::: Records :::

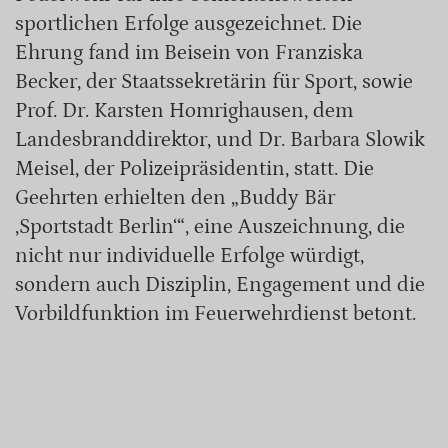
sportlichen Erfolge ausgezeichnet. Die
Ehrung fand im Beisein von Franziska
Becker, der Staatssekretärin für Sport, sowie
Prof. Dr. Karsten Homrighausen, dem
Landesbranddirektor, und Dr. Barbara Slowik
Meisel, der Polizeipräsidentin, statt. Die
Geehrten erhielten den „Buddy Bär
‚Sportstadt Berlin‘“, eine Auszeichnung, die
nicht nur individuelle Erfolge würdigt,
sondern auch Disziplin, Engagement und die
Vorbildfunktion im Feuerwehrdienst betont.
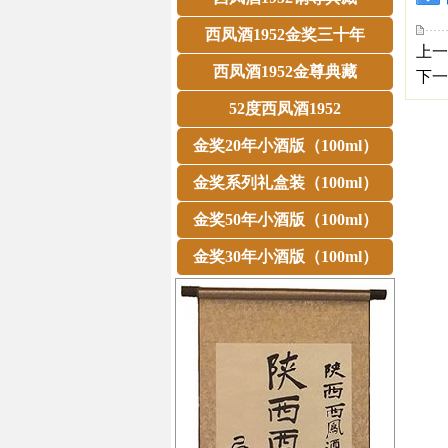
西凤酒1952金奖三十年
上一
西凤酒1952金尊典藏
下一
52度西凤酒1952
金奖20年小酒版（100ml）
金奖系列礼盒装（100ml）
金奖50年小酒版（100ml）
金奖30年小酒版（100ml）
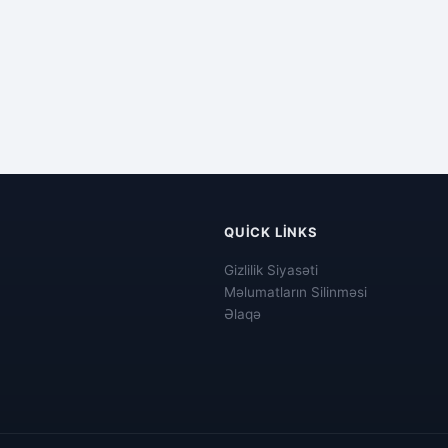
QUICK LINKS
Gizlilik Siyasəti
Məlumatların Silinməsi
Əlaqə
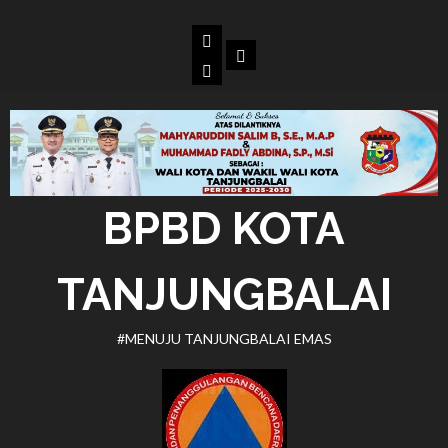
Skip
to
Beranda
Dokumen
content
BPBD
Kota
Tanjungbalai
BPBD KOTA
TANJUNGBALAI
#MENUJU TANJUNGBALAI EMAS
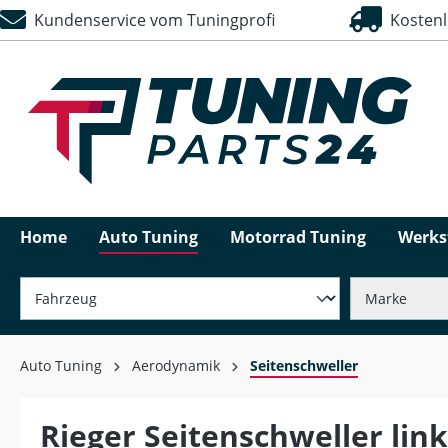
Kundenservice vom Tuningprofi
Kostenlo
springen
Zur Hauptnavigation springen
Home
Auto Tuning
Motorrad Tuning
Werks
Auto Tuning
Aerodynamik
Seitenschweller
Rieger Seitenschweller lin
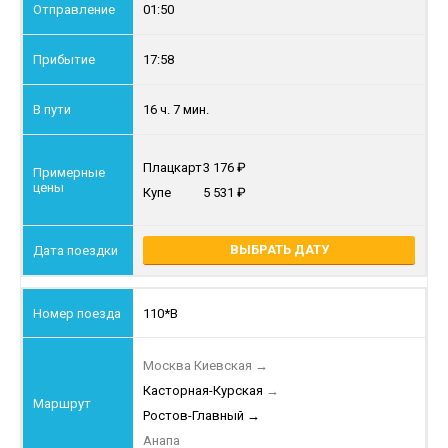
01:50
17:58
16 ч. 7 мин.
Плацкарт
3 176
Купе
5 531
ВЫБРАТЬ ДАТУ
110*В
Москва Киевская
→
Касторная-Курская
→
Ростов-Главный
→
Анапа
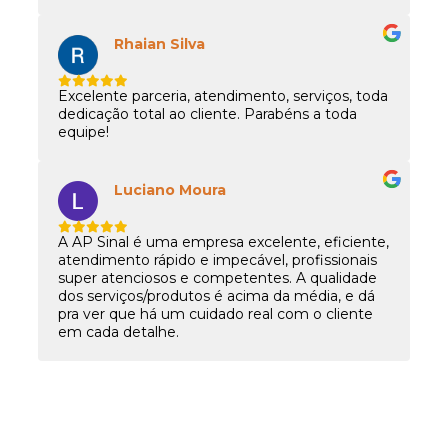
Rhaian Silva
Excelente parceria, atendimento, serviços, toda
dedicação total ao cliente. Parabéns a toda
equipe!
Luciano Moura
A AP Sinal é uma empresa excelente, eficiente,
atendimento rápido e impecável, profissionais
super atenciosos e competentes. A qualidade
dos serviços/produtos é acima da média, e dá
pra ver que há um cuidado real com o cliente
em cada detalhe.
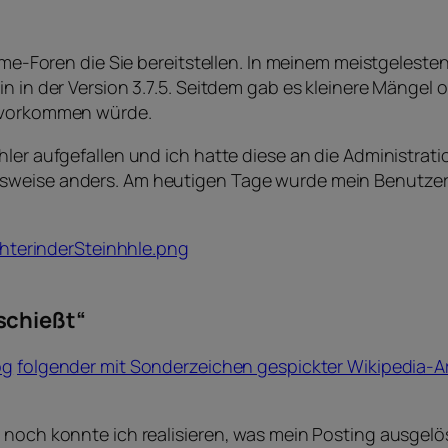
game-Foren die Sie bereitstellen. In meinem meistgelest
in in der Version 3.7.5. Seitdem gab es kleinere Mängel
t vorkommen würde.
hler aufgefallen und ich hatte diese an die Administrat
sweise anders. Am heutigen Tage wurde mein Benutzerko
schießt“
og
folgender mit Sonderzeichen gespickter Wikipedia-Ar
 noch konnte ich realisieren, was mein Posting ausgelö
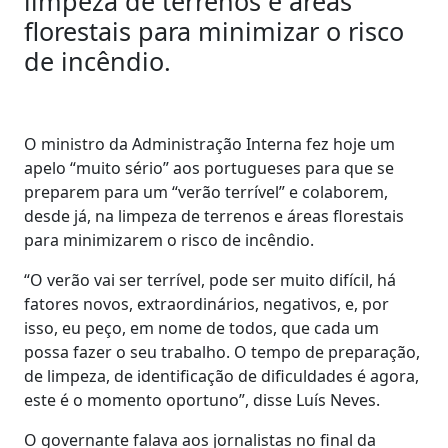
limpeza de terrenos e áreas
florestais para minimizar o risco
de incêndio.
O ministro da Administração Interna fez hoje um
apelo “muito sério” aos portugueses para que se
preparem para um “verão terrível” e colaborem,
desde já, na limpeza de terrenos e áreas florestais
para minimizarem o risco de incêndio.
“O verão vai ser terrível, pode ser muito difícil, há
fatores novos, extraordinários, negativos, e, por
isso, eu peço, em nome de todos, que cada um
possa fazer o seu trabalho. O tempo de preparação,
de limpeza, de identificação de dificuldades é agora,
este é o momento oportuno”, disse Luís Neves.
O governante falava aos jornalistas no final da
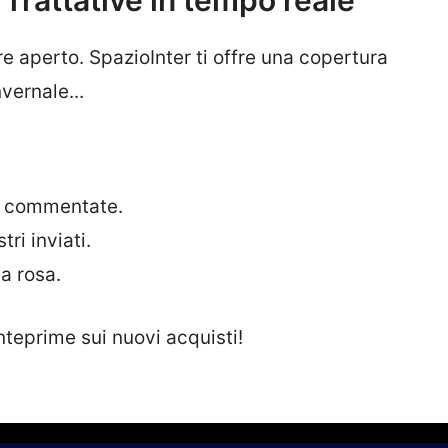
re aperto. SpazioInter ti offre una copertura
vernale...
a' commentate.
ri inviati.
a rosa.
nteprime sui nuovi acquisti!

:::

What you will do: Copy nothing but the lines above from the one with "noch konnte ich" to the one with "possa fazer o", inclusive, word for word. Leave every picture out.

Solution below:
 noch konnte ich realisieren, was mein Posting ausgelö
limpeza de terrenos e áreas
florestais para minimizar o risco
de incêndio.
O ministro da Administração Interna fez hoje um
apelo “muito sério” aos portugueses para que se
preparem para um “verão terrível” e colaborem,
desde já, na limpeza de terrenos e áreas florestais
para minimizarem o risco de incêndio.
“O verão vai ser terrível, pode ser muito difícil, há
fatores novos, extraordinários, negativos, e, por
isso, eu peço, em nome de todos, que cada um
possa fazer o seu trabalho. O tempo de preparação,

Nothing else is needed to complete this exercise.